Storia di una famiglia perbene
di Rosa Ventrella
Newton Compton, 2018
pp. 320
€ 10,00
€ 0,99 (ebook)
«Mia nonna aveva capito tutto. Io ero una mala carne».
Con Storia di una famiglia perbene, suo terzo romanzo, la scrittrice Rosa Ventrella torna in Puglia, precisamente a Bari, sua città natale. La storia si svolge nel triangolo della città vecchia, un dedalo di viuzze e piazzette compreso tra piazza del Ferrarese e la Basilica di San Nicola.
A cavallo tra gli anni Settanta e Ottanta Bari vecchia, lungi dall'essere il centro storico alla moda e folcloristico che è oggi, è un rione soffocato da angusti palazzi bianchi e popolato da pescatori, monelli, zitelle e commari sedute sulla soglia di casa. È in questo contesto che conosciamo Maria De Santis, la narratrice, soprannominata Malacarne.
La cosa non mi dispiaceva perché tutti nel mio quartiere avevano un soprannome che si tramandava di padre in figlio. Chi non ne possedeva uno, non ne faceva un vanto perché, agli occhi degli altri, poteva solo significare che i componenti di quella famiglia non si erano distinti né nel bene né nel male e, come diceva sempre mio padre, era meglio essere disprezzati che non essere conosciuti affatto.
Minuicchie, Mangiaveln, Popizz e Cagachiesa sono le comparse della storia di Maria, caratteristi da commedia, pieni di difetti ma in fondo buoni. All'estremo opposto ci sono i Senzasagne, i boss del quartiere, che trafficano in droga e altri affari loschi. Buoni e cattivi sono poi riuniti dall'identità di "bari vecchiano", una sorta di collante fatto di simpatie, di paura o rispetto, ma anche di un reciproco riconoscimento. Il dramma di uno, agnello o leone che sia, è il dramma di tutti.
Quanto a Maria, da bambina è un diamante grezzo: nonostante cresca in un contesto disagiato, con un padre violento e un fratello mezzo delinquente, spicca subito come la più brava della classe. Unica del quartiere, Maria prosegue gli studi fino all'università ed è pure l'unica tra i De Santis ad essere risparmiata dalle violenze dal padre. L'intera famiglia punta su di lei per un salto di livello: qualcuno, finalmente, di cui essere orgogliosi.

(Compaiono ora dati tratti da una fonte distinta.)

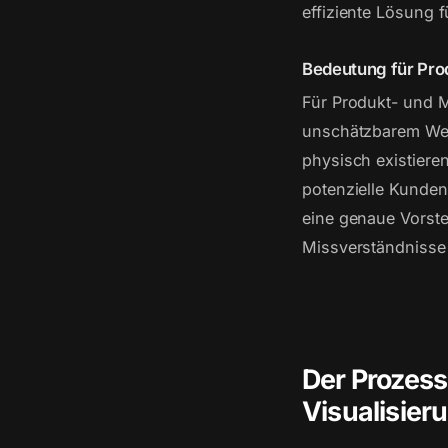
effiziente Lösung 
Bedeutung für Pr
Für Produkt- und 
unschätzbarem Wert
physisch existiere
potenzielle Kunde
eine genaue Vorste
Missverständnisse 
Der Prozess
Visualisie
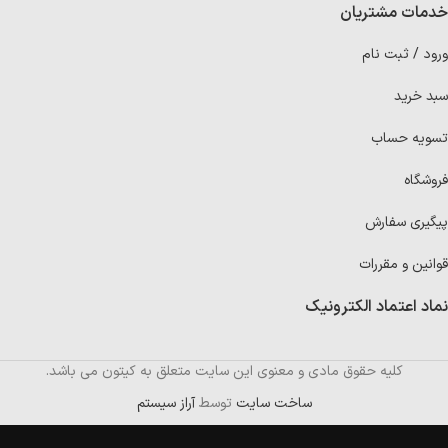
خدمات مشتریان
ورود / ثبت نام
سبد خرید
تسویه حساب
فروشگاه
پیگیری سفارش
قوانین و مقررات
نماد اعتماد الکترونیک
کلیه حقوق مادی و معنوی این سایت متعلق به کیتون می باشد.
ساخت سایت
توسط
آراز سیستم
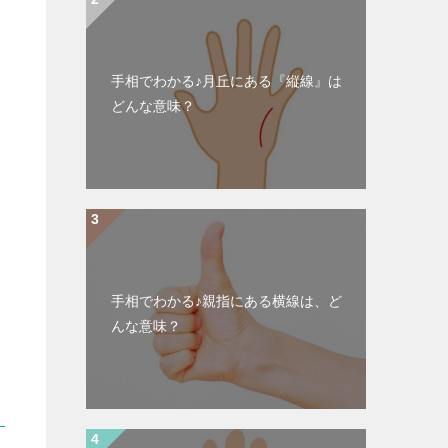
手相でわかる♪月丘にある『縦線』は
どんな意味？
手相でわかる♪親指にある横線は、ど
んな意味？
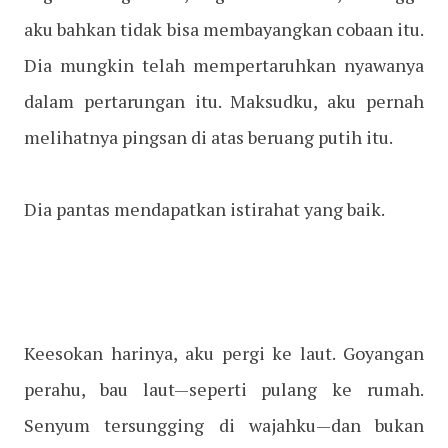
aku bahkan tidak bisa membayangkan cobaan itu.
Dia mungkin telah mempertaruhkan nyawanya
dalam pertarungan itu. Maksudku, aku pernah
melihatnya pingsan di atas beruang putih itu.
Dia pantas mendapatkan istirahat yang baik.
Keesokan harinya, aku pergi ke laut. Goyangan
perahu, bau laut—seperti pulang ke rumah.
Senyum tersungging di wajahku—dan bukan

La sua diversità porta Maria a non avere amici nel quartiere. Lei, invece, vorrebbe esserne accolta e integrata; vorrebbe, soprattutto, essere libera di stare con Michele. Il suo unico amico è proprio un Senzasagne. Anche lui, ovviamente, è l'eccezione della sua famiglia, ma a differenza di Maria non ha possibilità di riscatto, sicché il loro è un amore impossibile.
Finché restavamo intrappolati in quei cinquanta passi di mezzo, saremmo rimasti sempre 'na Malacarne e 'nu Senzasagne, e insieme avremmo dato vita solo ad altri alberi secchi, aridi e marci.
Malacarne è l'unica ad uscire dal quartiere: l'istruzione, infatti, è il suo biglietto per il mondo di fuori, il suo lasciapassare per le vie eleganti della città e prima ancora per un modo di pensare meno asfittico.
Quell'angolino di aula che era il mio banco con il tempo si era trasformato nel trampolino di lancio per arrivare in un'altra dimensione (...). Da una parte, la bolla d'aria tumefatta e fetida dentro la quale galleggiavano le nostre case, tutto il quartiere fino al lungomare, dall'altra il mondo in alto (...) una realtà diversa.
Non che là fuori, oltre corso Vittorio Emanuele, il mondo sia rose e fiori: al bigottismo di Cagachiesa si sostituisce l'invidia delle suore, i dispetti delle ragazze ricche prendono il posto dei pettegolezzi dei Mangiaveln. Per Maria sembra non esistere un vero e proprio posto nel mondo (tranne, forse, le braccia dell'amato).
Sebbene il nucleo della trama sia la love story tra Maria e Michele, intuibile fin dalle prime pagine, un ruolo centrale, da protagonista, lo gioca proprio il quartiere. Il rione ha un'identità così forte (e ben descritta, ne va dato atto) da agire da vero personaggio nella storia. C'è poco dialetto, ma l'ambiente è ben costruito e anche l'ambiguità del rapporto tra Maria e la città ha dei tratti molto interessanti.